In the listing below, find the line containing "игона. Все склоны". Write out that line and every line after it to the end, exactly and only those.

> Information supplied
»»

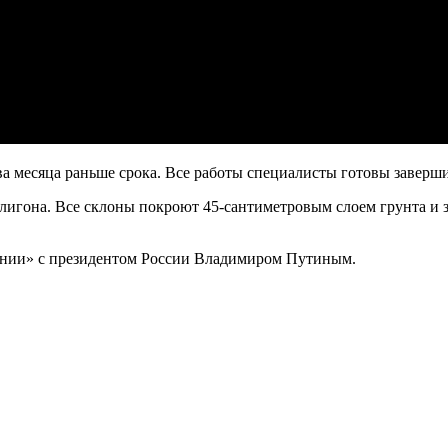
месяца раньше срока. Все работы специалисты готовы завершить 
игона. Все склоны покроют 45-сантиметровым слоем грунта и за
инии» с президентом России Владимиром Путиным.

««

> The completed task
игона. Все склоны покроют 45-сантиметровым слоем грунта и за
инии» с президентом России Владимиром Путиным.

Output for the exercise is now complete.